In this sense, I think many of our (their) hesitations about R2P are about consistency. We worry about consistency because we like check-boxes. We like certainty. Perhaps it offers predictability. Or, as guest-Duck blogger Chris Brown has written (in his collection of essays) “one of the reasons why so many people look to developing rules that will constrain action is precisely because they do not trust the judgment of those who hold the great offices of state in the Western democracies” (adding that after Iraq, there are understandable  reasons for this mistrust.)

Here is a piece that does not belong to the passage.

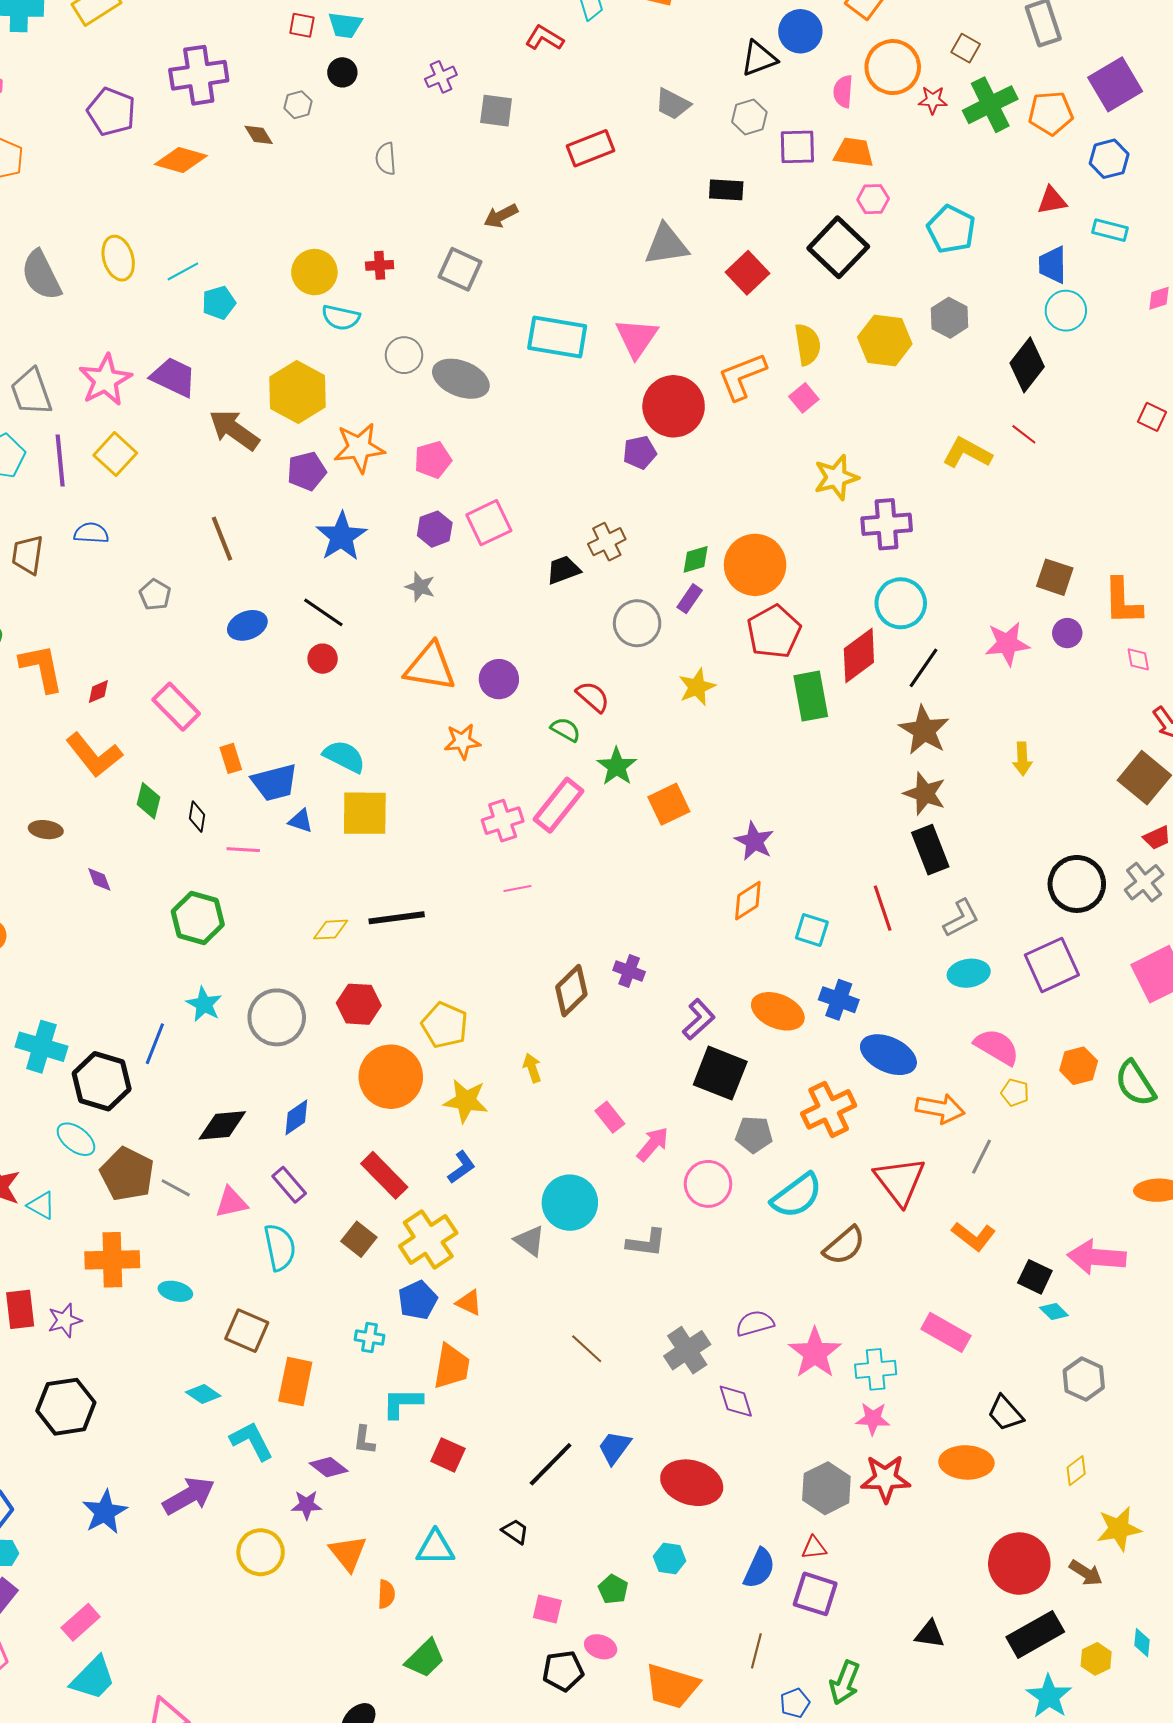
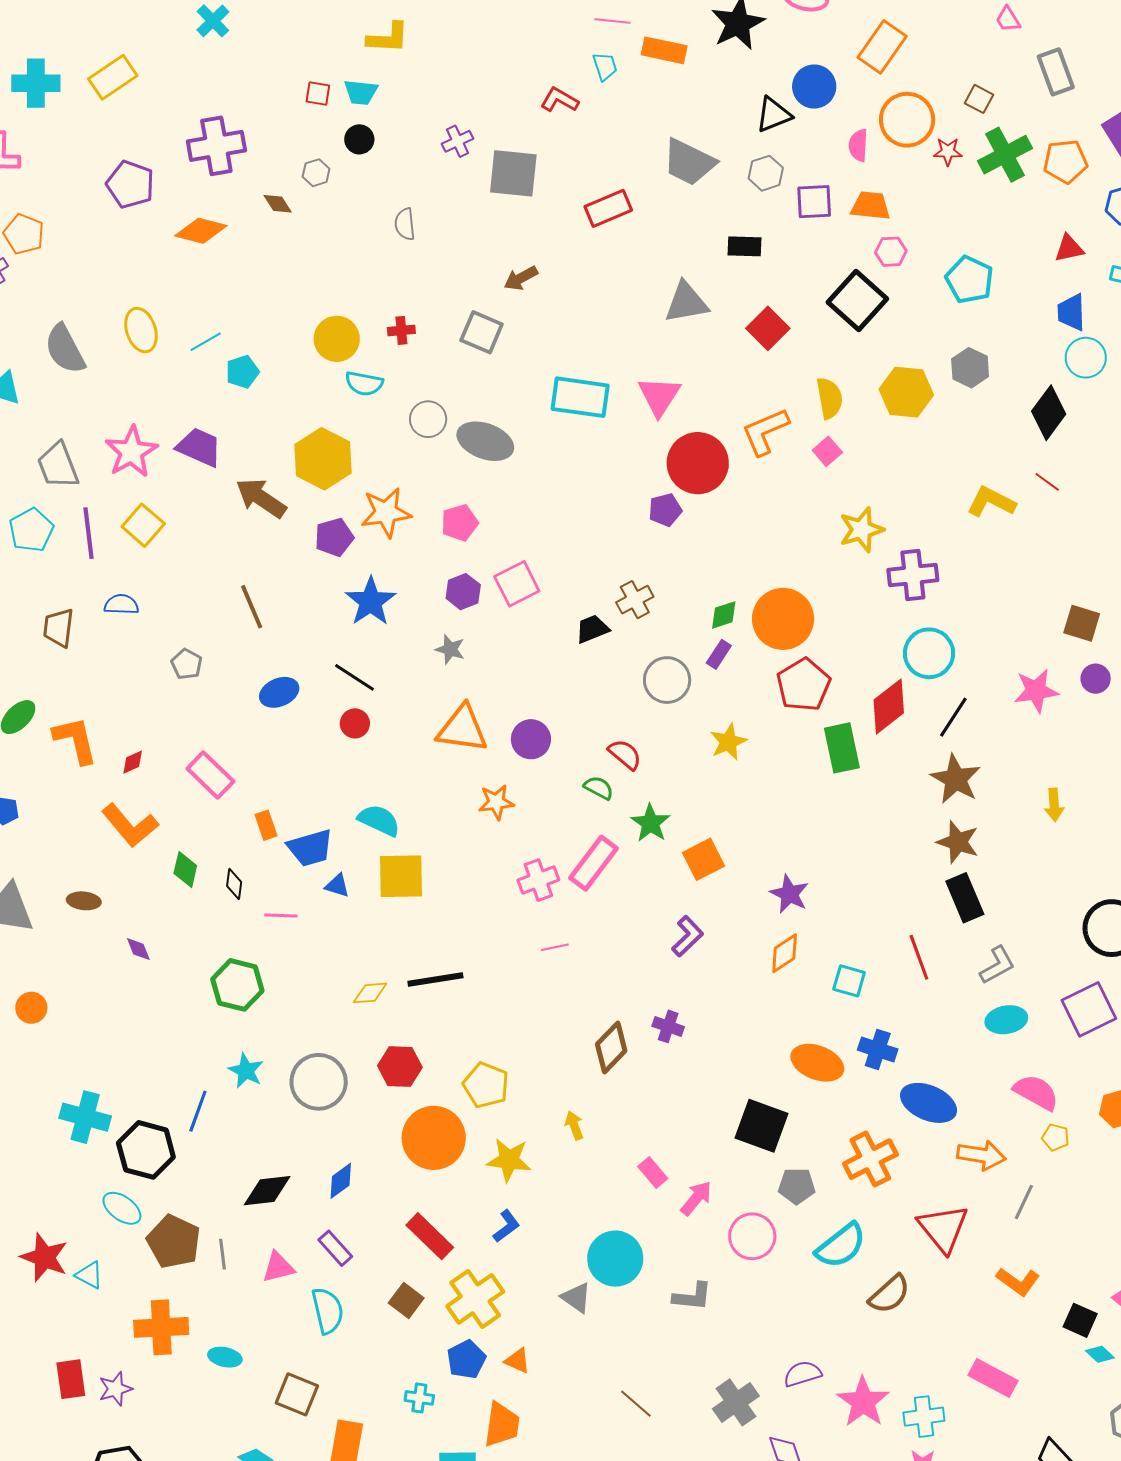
gray trapezoid: (673, 104) -> (689, 162), size x1.5
gray square: (496, 111) -> (513, 173), size x1.5
purple L-shape: (699, 1019) -> (687, 936), moved
gray line: (176, 1188) -> (222, 1254), turned 56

Worries about inconsistency suggest that we’re actually really worried about something different – than rather than circumstances, R2P occurs because of different motivations. Libya has oil and Côte d’Ivoire has cocoa. It’s not surprising that there are accusations of something fishy going on here.

I’m not sure what to say – is this a sorry comfort kind of post? We can only intervene where we can be responsible; only where it’s pragmatic. Sub-Saharan Africa, you’re probably out of luck. Fans of Obama and R2P are going to have to work out the very difficult morality of that.

Ultimately, for me, just because no one is likely to do anything in Côte d’Ivoire doesn’t mean Libya is illegitimate. However, the fact that another bloody and brutal war is clearly getting underway in another poor African country is also reminder of the very real limits of R2P, which neither compels states to act nor solves many of the central problems of HOW, WHEN and WHY we carry out humanitarian intervention. And that such interventions are never going to be consistent.